DATA TO PROCESS
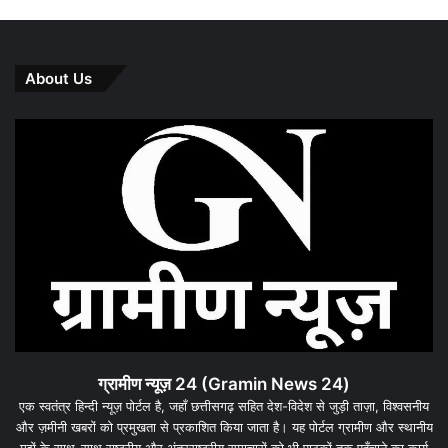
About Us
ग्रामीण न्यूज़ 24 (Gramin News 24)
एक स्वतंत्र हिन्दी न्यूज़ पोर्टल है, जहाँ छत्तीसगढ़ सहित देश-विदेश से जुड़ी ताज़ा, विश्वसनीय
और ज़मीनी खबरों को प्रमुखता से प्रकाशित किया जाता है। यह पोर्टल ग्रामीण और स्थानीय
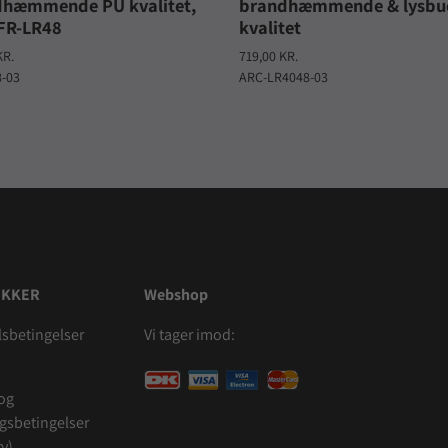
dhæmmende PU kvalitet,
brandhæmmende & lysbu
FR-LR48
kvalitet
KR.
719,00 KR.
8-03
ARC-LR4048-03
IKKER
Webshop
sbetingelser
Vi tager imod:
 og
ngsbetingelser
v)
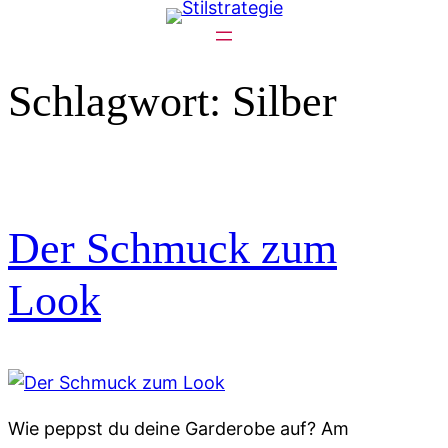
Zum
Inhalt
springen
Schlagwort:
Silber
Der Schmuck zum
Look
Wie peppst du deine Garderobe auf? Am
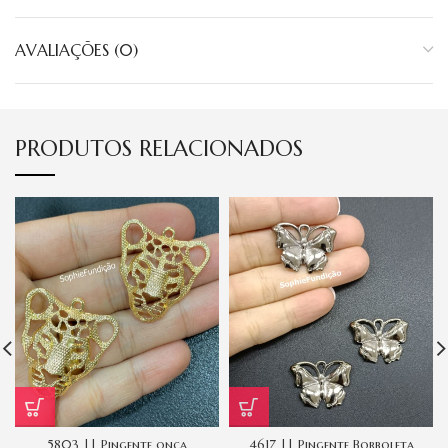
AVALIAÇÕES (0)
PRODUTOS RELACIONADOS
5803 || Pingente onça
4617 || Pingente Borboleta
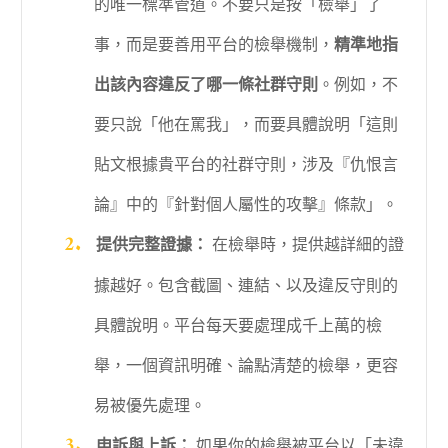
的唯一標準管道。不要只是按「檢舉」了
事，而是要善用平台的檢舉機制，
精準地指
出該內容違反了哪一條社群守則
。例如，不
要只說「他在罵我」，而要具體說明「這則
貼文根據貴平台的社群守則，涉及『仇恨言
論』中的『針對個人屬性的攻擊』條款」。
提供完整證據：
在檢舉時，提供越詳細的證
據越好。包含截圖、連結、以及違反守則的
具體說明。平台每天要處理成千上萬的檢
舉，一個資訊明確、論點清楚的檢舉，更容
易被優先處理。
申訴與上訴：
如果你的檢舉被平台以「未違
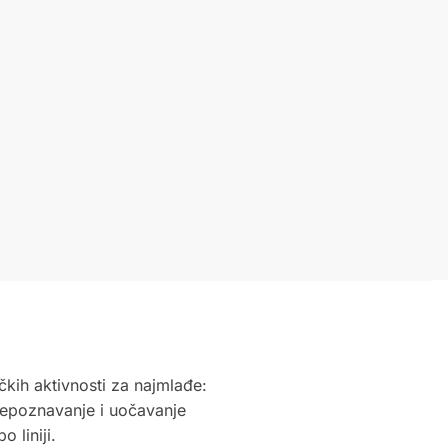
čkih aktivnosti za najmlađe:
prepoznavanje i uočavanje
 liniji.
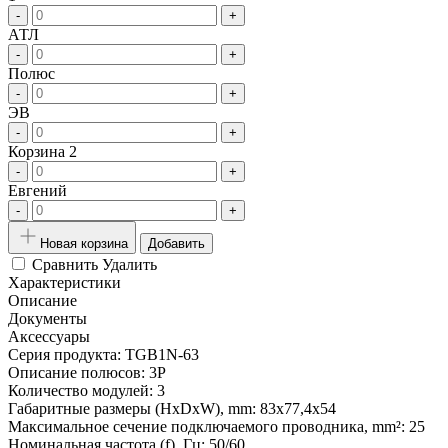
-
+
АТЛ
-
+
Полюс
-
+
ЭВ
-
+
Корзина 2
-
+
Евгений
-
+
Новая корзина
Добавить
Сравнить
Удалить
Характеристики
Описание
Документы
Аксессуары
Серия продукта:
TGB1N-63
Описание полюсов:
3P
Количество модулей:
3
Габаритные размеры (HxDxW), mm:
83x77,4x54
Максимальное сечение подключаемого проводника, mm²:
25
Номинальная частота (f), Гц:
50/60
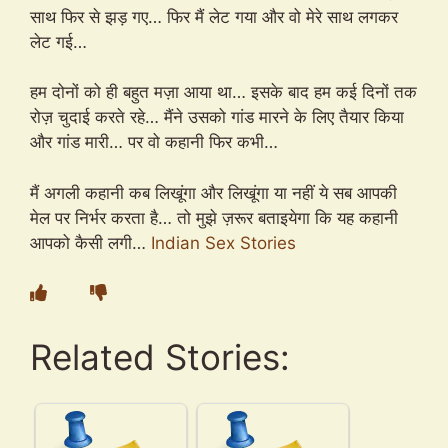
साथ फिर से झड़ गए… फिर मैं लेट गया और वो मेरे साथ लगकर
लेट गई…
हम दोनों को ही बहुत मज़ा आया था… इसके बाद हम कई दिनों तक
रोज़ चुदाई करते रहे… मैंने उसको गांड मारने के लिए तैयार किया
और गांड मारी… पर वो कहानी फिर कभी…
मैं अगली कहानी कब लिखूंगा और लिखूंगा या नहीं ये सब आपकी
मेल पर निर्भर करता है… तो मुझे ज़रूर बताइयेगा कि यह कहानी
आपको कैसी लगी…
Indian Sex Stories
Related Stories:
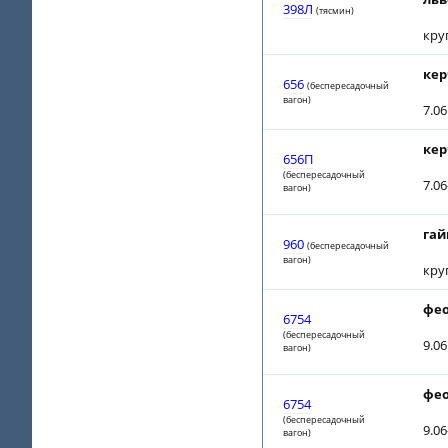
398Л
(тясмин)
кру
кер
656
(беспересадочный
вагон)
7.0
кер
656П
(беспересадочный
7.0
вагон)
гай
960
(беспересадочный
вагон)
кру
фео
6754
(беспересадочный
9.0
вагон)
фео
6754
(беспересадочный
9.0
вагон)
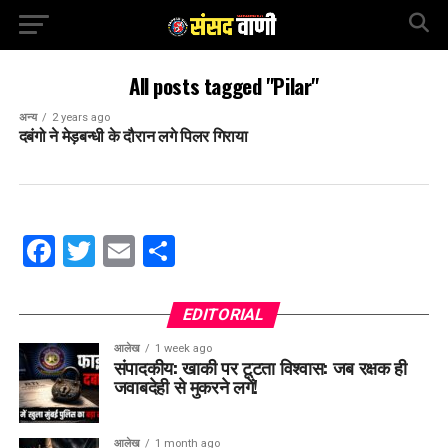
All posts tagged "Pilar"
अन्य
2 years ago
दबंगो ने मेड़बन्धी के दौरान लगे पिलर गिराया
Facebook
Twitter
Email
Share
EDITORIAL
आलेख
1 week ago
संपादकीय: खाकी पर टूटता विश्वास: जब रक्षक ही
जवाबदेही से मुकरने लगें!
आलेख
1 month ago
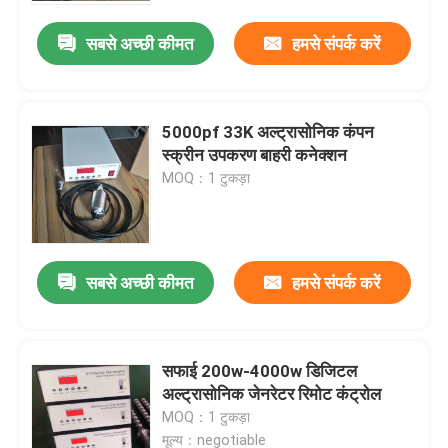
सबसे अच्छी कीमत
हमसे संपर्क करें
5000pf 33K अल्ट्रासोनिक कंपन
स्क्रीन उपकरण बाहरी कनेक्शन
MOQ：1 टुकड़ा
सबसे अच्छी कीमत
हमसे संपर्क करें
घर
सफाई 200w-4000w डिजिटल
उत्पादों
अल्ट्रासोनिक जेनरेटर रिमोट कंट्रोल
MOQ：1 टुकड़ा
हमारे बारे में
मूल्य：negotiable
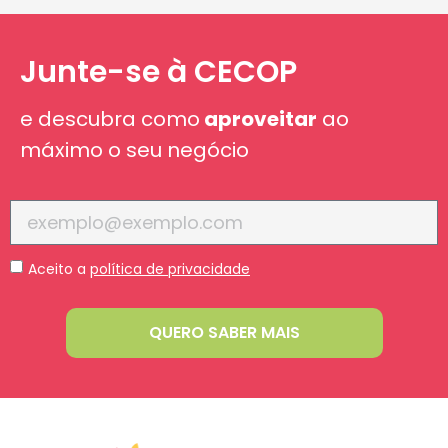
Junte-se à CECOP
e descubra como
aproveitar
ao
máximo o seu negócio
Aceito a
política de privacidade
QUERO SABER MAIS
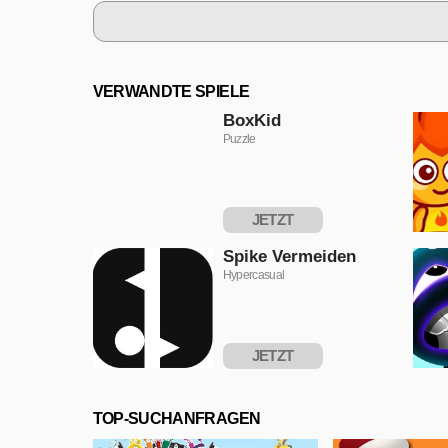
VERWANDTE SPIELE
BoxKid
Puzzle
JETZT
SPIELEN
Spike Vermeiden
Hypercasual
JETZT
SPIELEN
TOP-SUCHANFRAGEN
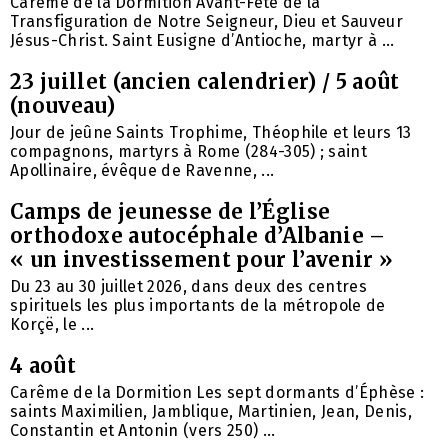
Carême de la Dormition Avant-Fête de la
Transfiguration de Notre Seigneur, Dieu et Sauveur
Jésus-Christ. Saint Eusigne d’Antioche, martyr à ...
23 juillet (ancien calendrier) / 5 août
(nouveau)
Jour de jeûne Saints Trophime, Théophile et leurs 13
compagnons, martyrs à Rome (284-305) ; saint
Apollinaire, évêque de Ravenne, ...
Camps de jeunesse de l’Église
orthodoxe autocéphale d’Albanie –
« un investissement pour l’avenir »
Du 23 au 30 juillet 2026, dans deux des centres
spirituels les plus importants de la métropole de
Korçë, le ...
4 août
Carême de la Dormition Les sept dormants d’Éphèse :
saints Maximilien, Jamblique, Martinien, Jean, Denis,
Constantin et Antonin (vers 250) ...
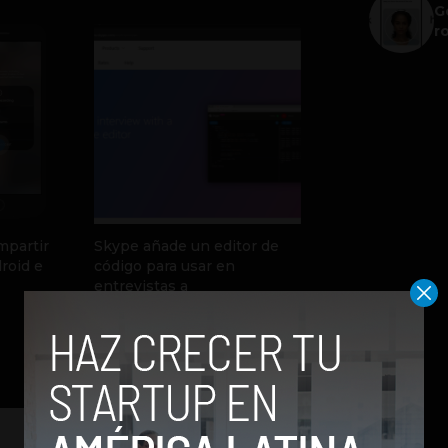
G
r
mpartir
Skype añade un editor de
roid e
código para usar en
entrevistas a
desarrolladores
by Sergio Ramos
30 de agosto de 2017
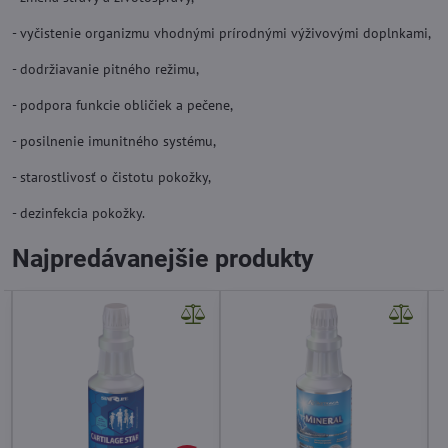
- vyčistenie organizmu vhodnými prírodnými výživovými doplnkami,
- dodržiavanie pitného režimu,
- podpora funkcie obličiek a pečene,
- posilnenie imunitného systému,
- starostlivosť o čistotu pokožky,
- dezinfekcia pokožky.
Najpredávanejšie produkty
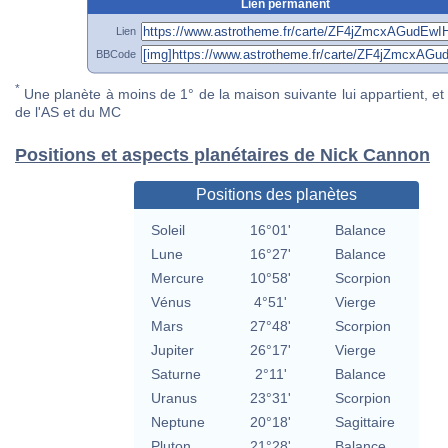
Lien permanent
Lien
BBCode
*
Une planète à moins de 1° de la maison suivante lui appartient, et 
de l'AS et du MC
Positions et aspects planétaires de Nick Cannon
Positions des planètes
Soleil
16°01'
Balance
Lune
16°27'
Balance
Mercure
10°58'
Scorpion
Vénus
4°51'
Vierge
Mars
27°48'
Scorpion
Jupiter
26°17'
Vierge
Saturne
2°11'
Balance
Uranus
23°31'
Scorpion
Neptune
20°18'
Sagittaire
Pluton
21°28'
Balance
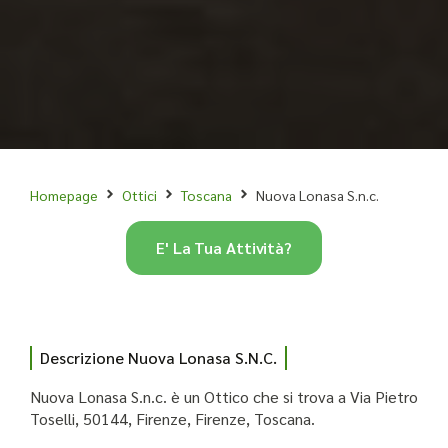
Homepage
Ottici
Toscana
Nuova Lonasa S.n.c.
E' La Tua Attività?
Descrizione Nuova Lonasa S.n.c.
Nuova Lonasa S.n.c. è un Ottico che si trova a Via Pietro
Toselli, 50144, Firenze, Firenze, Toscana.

GOAL OF THE EXERCISE
Each line of the listing is to be retyped exactly, and its pictures are to be dropped.

EXERCISE OUTPUT
About Us
ग्रामीण न्यूज़ 24 (Gramin News 24)
एक स्वतंत्र हिन्दी न्यूज़ पोर्टल है, जहाँ छत्तीसगढ़ सहित देश-विदेश से जुड़ी ताज़ा, विश्वसनीय
और ज़मीनी खबरों को प्रमुखता से प्रकाशित किया जाता है। यह पोर्टल ग्रामीण और स्थानीय
dhæmmende PU kvalitet,
brandhæmmende & lysbu
FR-LR48
kvalitet
KR.
719,00 KR.
8-03
ARC-LR4048-03
IKKER
Webshop
sbetingelser
Vi tager imod:
 og
ngsbetingelser
v)
Zum
Inhalt
springen
Schlagwort:
Silber
Der Schmuck zum
Look
Wie peppst du deine Garderobe auf? Am
AVALIAÇÕES (0)
PRODUTOS RELACIONADOS
5803 || Pingente onça
4617 || Pingente Borboleta
的唯一標準管道。不要只是按「檢舉」了
事，而是要善用平台的檢舉機制，
精準地指
出該內容違反了哪一條社群守則
。例如，不
要只說「他在罵我」，而要具體說明「這則
貼文根據貴平台的社群守則，涉及『仇恨言
論』中的『針對個人屬性的攻擊』條款」。
提供完整證據：
在檢舉時，提供越詳細的證
據越好。包含截圖、連結、以及違反守則的
具體說明。平台每天要處理成千上萬的檢
舉，一個資訊明確、論點清楚的檢舉，更容
易被優先處理。
申訴與上訴：
如果你的檢舉被平台以「未違
čkih aktivnosti za najmlađe:
prepoznavanje i uočavanje
 liniji.
-
+
АТЛ
-
+
Полюс
-
+
ЭВ
-
+
Корзина 2
-
+
Евгений
-
+
Новая корзина
Добавить
Сравнить
Удалить
Характеристики
Описание
Документы
Аксессуары
Серия продукта:
TGB1N-63
Описание полюсов:
3P
Количество модулей:
3
Габаритные размеры (HxDxW), mm:
83x77,4x54
Максимальное сечение подключаемого проводника, mm²:
25
Номинальная частота (f), Гц:
50/60
साथ फिर से झड़ गए… फिर मैं लेट गया और वो मेरे साथ लगकर
लेट गई…
हम दोनों को ही बहुत मज़ा आया था… इसके बाद हम कई दिनों तक
रोज़ चुदाई करते रहे… मैंने उसको गांड मारने के लिए तैयार किया
और गांड मारी… पर वो कहानी फिर कभी…
मैं अगली कहानी कब लिखूंगा और लिखूंगा या नहीं ये सब आपकी
मेल पर निर्भर करता है… तो मुझे ज़रूर बताइयेगा कि यह कहानी
आपको कैसी लगी…
Indian Sex Stories
Related Stories:
398Л
(тясмин)
кру
кер
656
(беспересадочный
вагон)
7.0
кер
656П
(беспересадочный
7.0
вагон)
гай
960
(беспересадочный
вагон)
кру
фео
6754
(беспересадочный
9.0
вагон)
фео
6754
(беспересадочный
9.0
вагон)
All posts tagged "Pilar"
अन्य
2 years ago
दबंगो ने मेड़बन्धी के दौरान लगे पिलर गिराया
Facebook
Twitter
Email
Share
EDITORIAL
आलेख
1 week ago
संपादकीय: खाकी पर टूटता विश्वास: जब रक्षक ही
जवाबदेही से मुकरने लगें!
आलेख
1 month ago
सबसे अच्छी कीमत
हमसे संपर्क करें
5000pf 33K अल्ट्रासोनिक कंपन
स्क्रीन उपकरण बाहरी कनेक्शन
MOQ：1 टुकड़ा
सबसे अच्छी कीमत
हमसे संपर्क करें
घर
सफाई 200w-4000w डिजिटल
उत्पादों
अल्ट्रासोनिक जेनरेटर रिमोट कंट्रोल
MOQ：1 टुकड़ा
हमारे बारे में
मूल्य：negotiable
Junte-se à CECOP
e descubra como
aproveitar
ao
máximo o seu negócio
Aceito a
política de privacidade
QUERO SABER MAIS
VERWANDTE SPIELE
BoxKid
Puzzle
JETZT
SPIELEN
Spike Vermeiden
Hypercasual
JETZT
SPIELEN
TOP-SUCHANFRAGEN
Carême de la Dormition Avant-Fête de la
Transfiguration de Notre Seigneur, Dieu et Sauveur
Jésus-Christ. Saint Eusigne d’Antioche, martyr à ...
23 juillet (ancien calendrier) / 5 août
(nouveau)
Jour de jeûne Saints Trophime, Théophile et leurs 13
compagnons, martyrs à Rome (284-305) ; saint
Apollinaire, évêque de Ravenne, ...
Camps de jeunesse de l’Église
orthodoxe autocéphale d’Albanie –
« un investissement pour l’avenir »
Du 23 au 30 juillet 2026, dans deux des centres
spirituels les plus importants de la métropole de
Korçë, le ...
4 août
Carême de la Dormition Les sept dormants d’Éphèse :
saints Maximilien, Jamblique, Martinien, Jean, Denis,
Constantin et Antonin (vers 250) ...
G
r
mpartir
Skype añade un editor de
roid e
código para usar en
entrevistas a
desarrolladores
by Sergio Ramos
30 de agosto de 2017
- vyčistenie organizmu vhodnými prírodnými výživovými doplnkami,
- dodržiavanie pitného režimu,
- podpora funkcie obličiek a pečene,
- posilnenie imunitného systému,
- starostlivosť o čistotu pokožky,
- dezinfekcia pokožky.
Najpredávanejšie produkty
Lien permanent
Lien
BBCode
*
Une planète à moins de 1° de la maison suivante lui appartient, et 
de l'AS et du MC
Positions et aspects planétaires de Nick Cannon
Positions des planètes
Soleil
16°01'
Balance
Lune
16°27'
Balance
Mercure
10°58'
Scorpion
Vénus
4°51'
Vierge
Mars
27°48'
Scorpion
Jupiter
26°17'
Vierge
Saturne
2°11'
Balance
Uranus
23°31'
Scorpion
Neptune
20°18'
Sagittaire
Pluton
21°28'
Balance
Homepage
Ottici
Toscana
Nuova Lonasa S.n.c.
E' La Tua Attività?
Descrizione Nuova Lonasa S.n.c.
Nuova Lonasa S.n.c. è un Ottico che si trova a Via Pietro
Toselli, 50144, Firenze, Firenze, Toscana.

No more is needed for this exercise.